Parson haussa les sourcils, un peu surpris par le flot de paroles que je venais de déverser. Quoi, il voulait de la discussion, non ? Il en avait.

— J'entends bien tes arguments, mais sérieux... tu trouves que tu t'ennuies ? Rien qu'aujourd'hui, tu t'es fait agressée – inutile de te rappeler que je n'ai pas été épargné au passage – et tu viens de survivre à l'explosion d'une bombe dans l'immeuble d'en face ! Et t'appelles ça de l'ennui ?

Son regard à la fois interloqué et ironique me fit relativiser un peu.

— Dis comme ça... admis-je en ne pouvant plus retenir une esquisse de sourire. Mais ça ne change rien aux faits.

— Je comprends ce que tu ressens. Vraiment, insista-t-il. Mais, en ce qui concerne N.J.... C'est vraiment quelqu'un de bien. Je sais qu'il paraît un peu dur comme ça, mais je confierais ma vie à ce gars-là.

Il changea d'appui et croisa les bras.

— Il est du genre à ne se confier qu'aux gens en qui il a foi. Et tu sais, avec la vie qu'il a vécu, la confiance, ça se mérite avec lui... J'imagine que ce n'est pas à toi que je vais apprendre ça.

— Non, c'est vrai, reconnus-je en me frottant le visage.

— Je ne sais pas si ça t'aide, mais c'est la vérité, en tout cas.

— T'inquiète, je te crois.

— Tu vois que tu me fais confiance, plaisanta-t-il en croisant les mains à l'arrière de sa tête, avant d'esquisser une grimace.

Je ne fis même pas l'effort de cacher mon sourire, cette fois.

— Compte là-dessus !

Il jeta machinalement un coup d'œil derrière lui.

— Tu peux y aller, tu sais.

— N.J. m'a demandé de veiller sur toi...

— Je suis capable de me débrouiller. Et ne t'en fais, je ne compte plus bouger de la chambre, ce soir. Pour de vrai.

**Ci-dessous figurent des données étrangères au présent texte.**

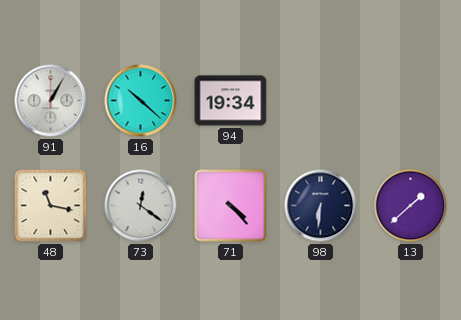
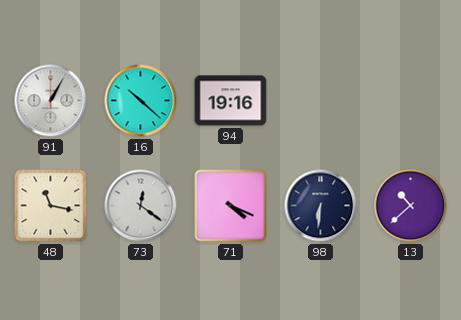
94: 19:34 -> 19:16
71: 4:23 -> 4:19
13: 1:38 -> 10:38
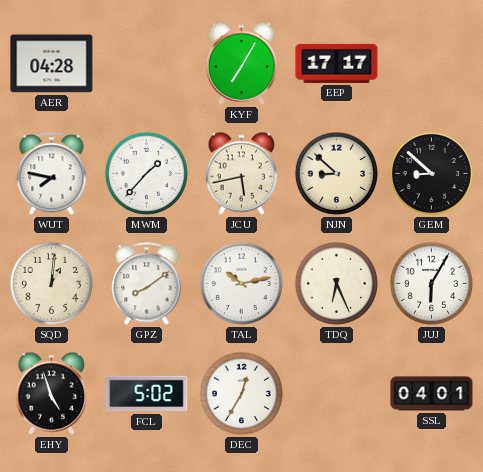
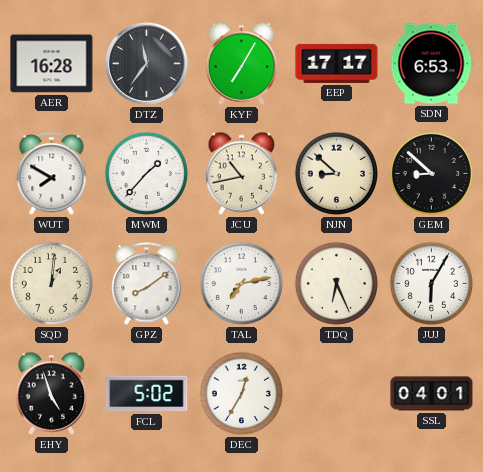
AER: 04:28 -> 16:28
DTZ: none -> 11:36
SDN: none -> 6:53
WUT: 7:47 -> 7:50
JCU: 5:43 -> 10:43
TAL: 10:13 -> 7:13
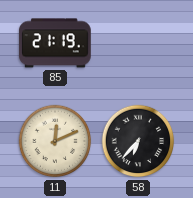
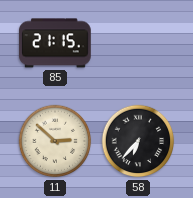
85: 21:19 -> 21:15
11: 12:11 -> 2:52
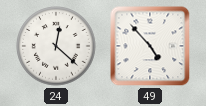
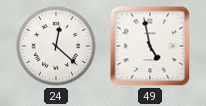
49: 4:53 -> 4:58
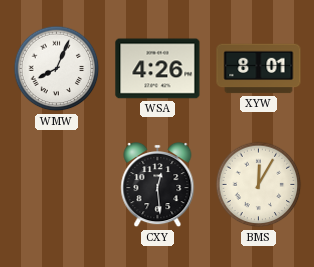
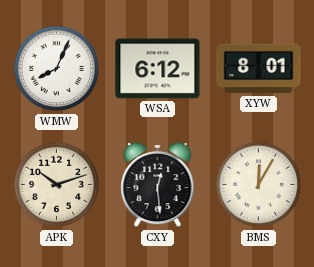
WSA: 4:26 -> 6:12
APK: none -> 10:12
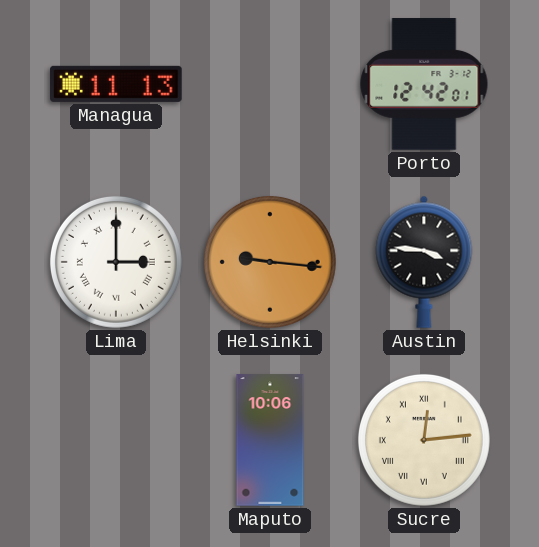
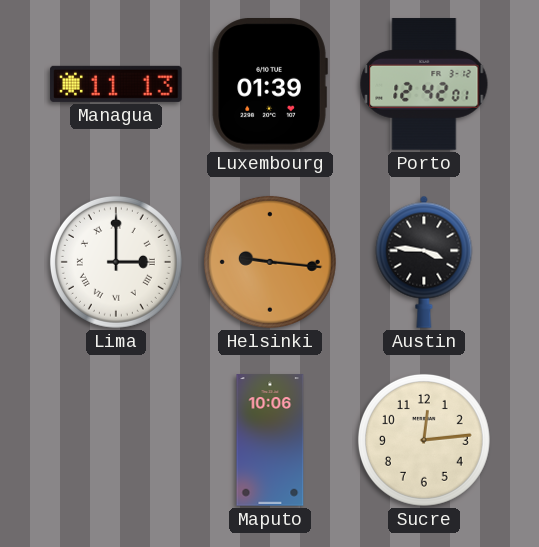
Luxembourg: none -> 01:39
Sucre numerals: Roman -> Arabic
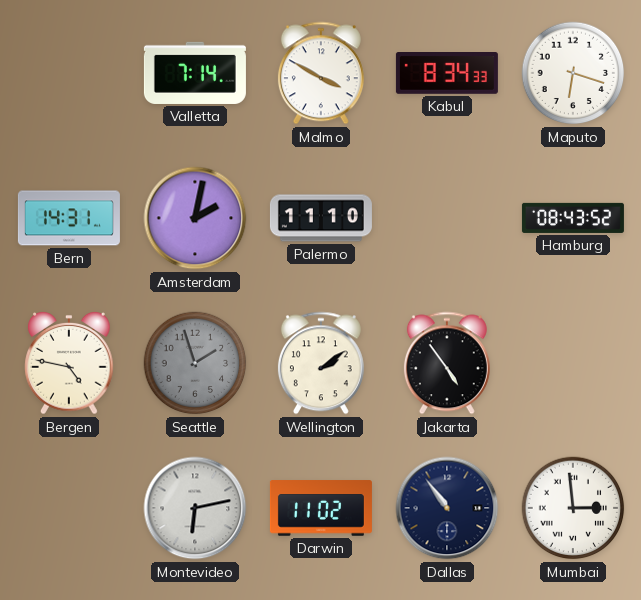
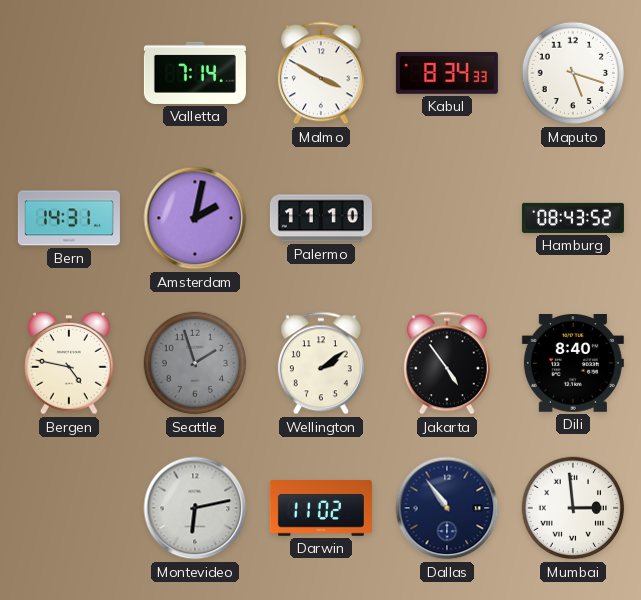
Maputo: 6:18 -> 5:18
Dili: none -> 8:40
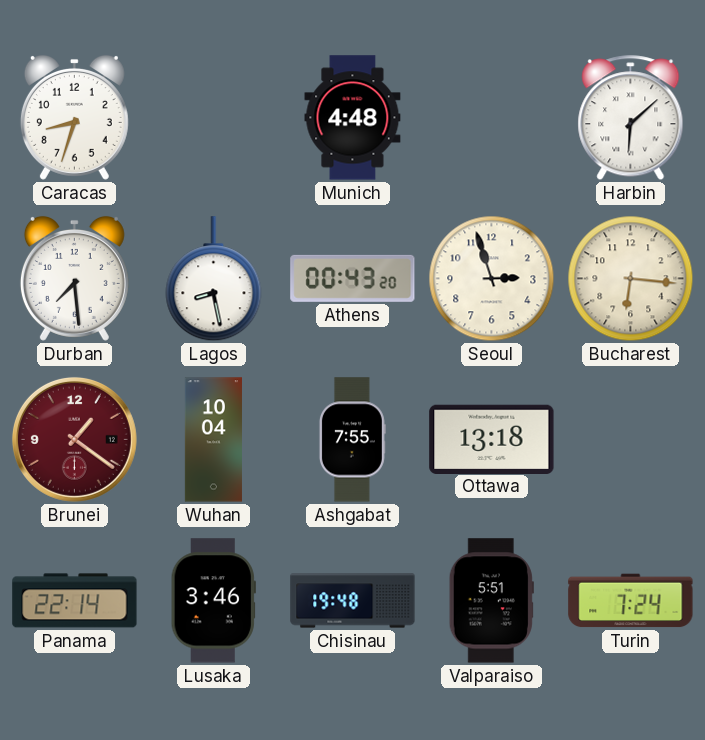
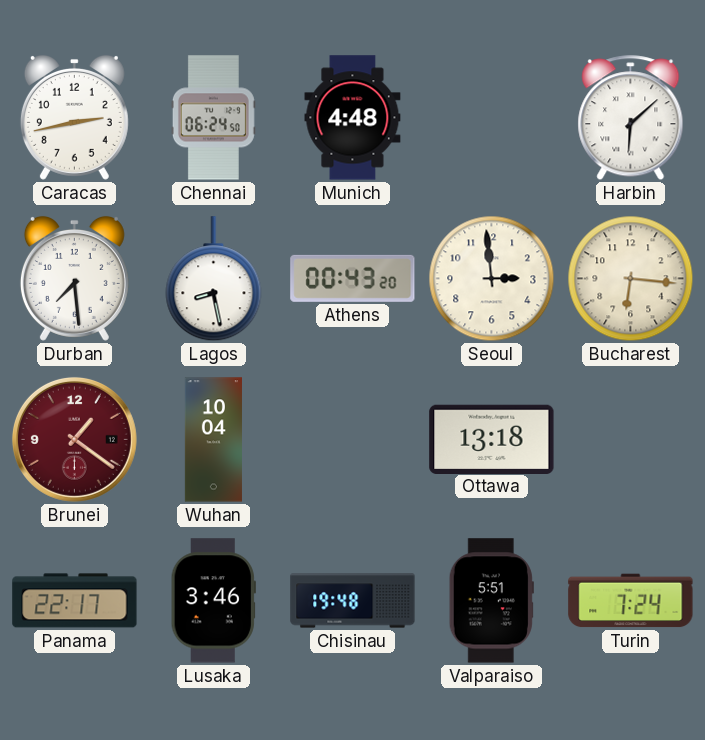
Caracas: 8:33 -> 2:43
Chennai: none -> 06:24
Seoul: 2:57 -> 2:59
Ashgabat: 7:55 -> none
Panama: 22:14 -> 22:17
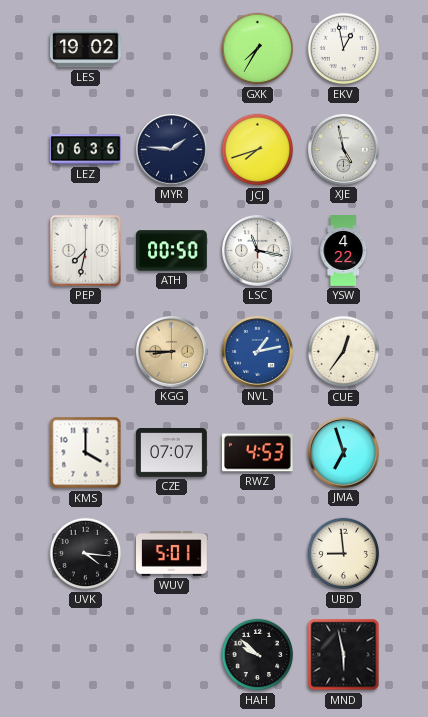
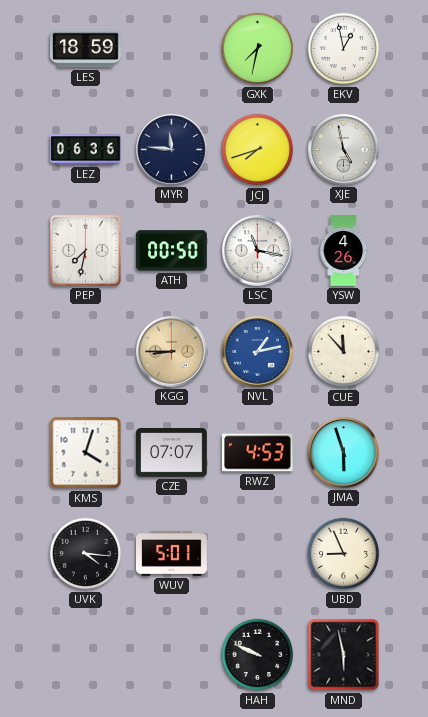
LES: 19:02 -> 18:59
GXK: 7:35 -> 7:32
MYR: 1:46 -> 11:46
YSW: 4:22 -> 4:26
CUE: 12:36 -> 11:53
KMS: 4:00 -> 4:03
JMA: 6:57 -> 5:57
UBD: 8:59 -> 8:56
HAH: 9:52 -> 9:49
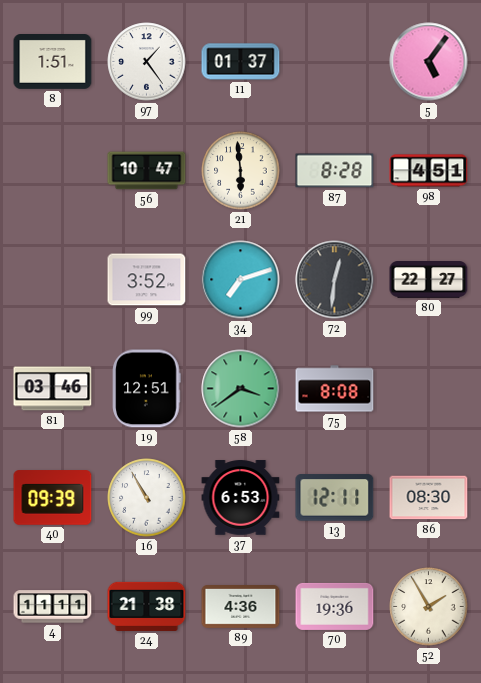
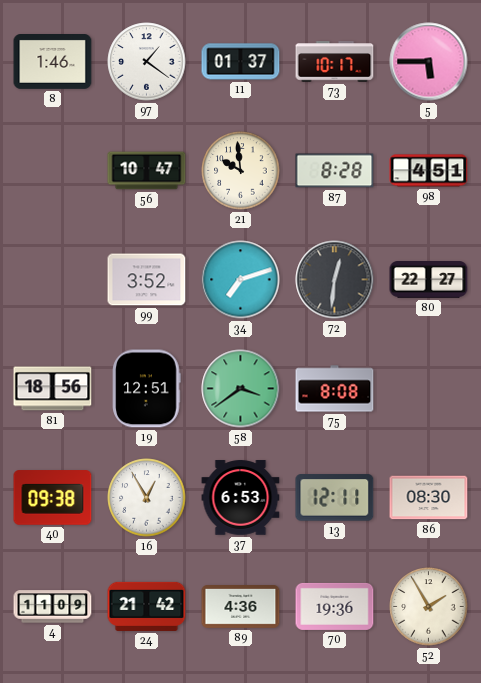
8: 1:51 -> 1:46
97: 1:24 -> 1:21
73: none -> 10:17
5: 5:06 -> 5:45
21: 5:59 -> 9:59
81: 03:46 -> 18:56
40: 09:39 -> 09:38
16: 10:55 -> 12:55
4: 11:11 -> 11:09
24: 21:38 -> 21:42
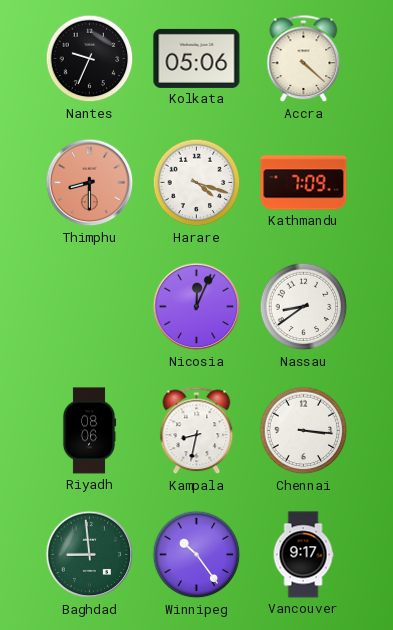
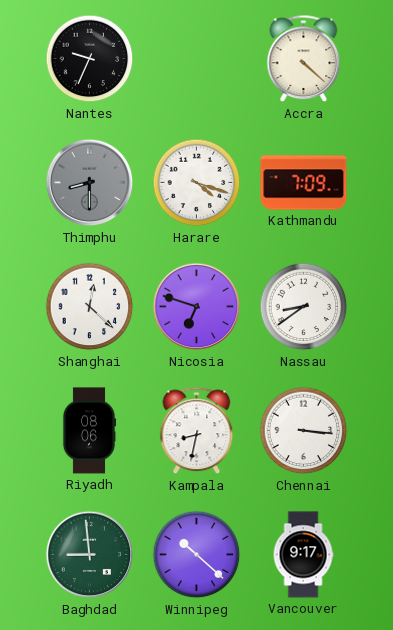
Kolkata: 05:06 -> none
Thimphu dial: salmon -> grey
Shanghai: none -> 12:22
Nicosia: 12:04 -> 6:48
Winnipeg: 10:24 -> 10:22
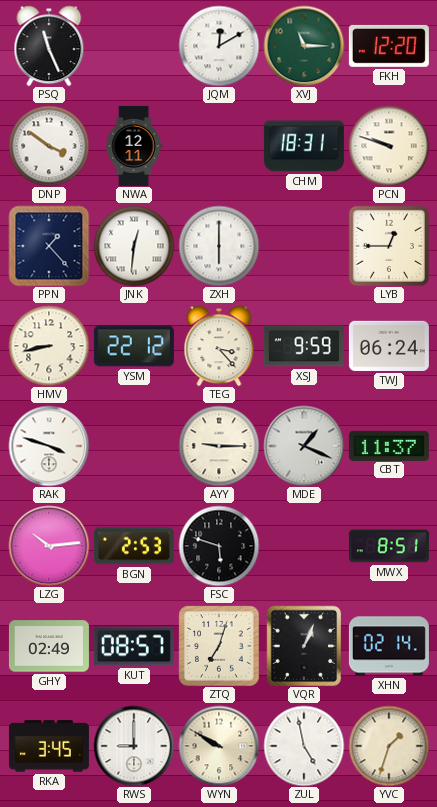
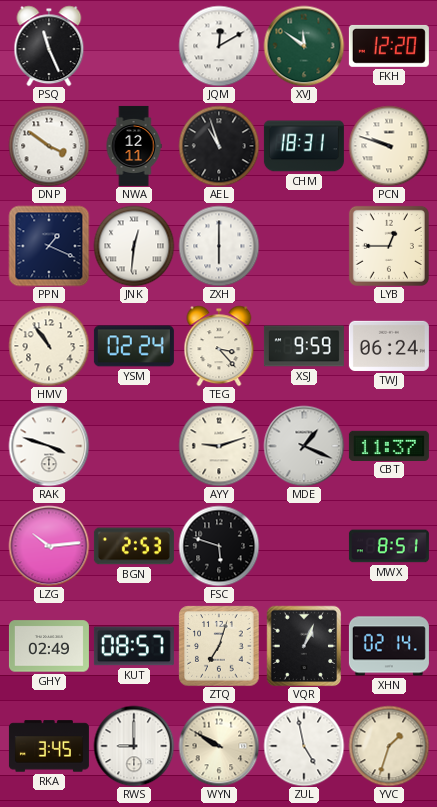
XVJ: 11:15 -> 11:51
AEL: none -> 10:57
PPN: 1:23 -> 1:19
HMV: 8:43 -> 10:54
YSM: 22:12 -> 02:24
AYY: 9:15 -> 9:12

Il hésita un instant avant de se décider.

— Ça va aller, cette nuit ?

— Pourquoi ça n'irait pas ? m'étonnai-je.

— N.J. risque de ne pas rentrer cette nuit, ni demain, risqua-t-il d'un air inquiet.

— C'est sûrement mieux comme ça, tu sais.

— Essaie quand même de lui parler quand il sera rentré, me conseilla gentiment le soldat en s'éloignant.

Je le considérai un instant.

— Oh, Parson ! l'apostrophai-je. Fais gaffe. Dans ton état, précisai-je.

Je regrettai déjà ce que j'allais ajouter.

— Et... veille sur lui, d'accord ?

— Sans faute, opina-t-il en disparaissant de ma vue.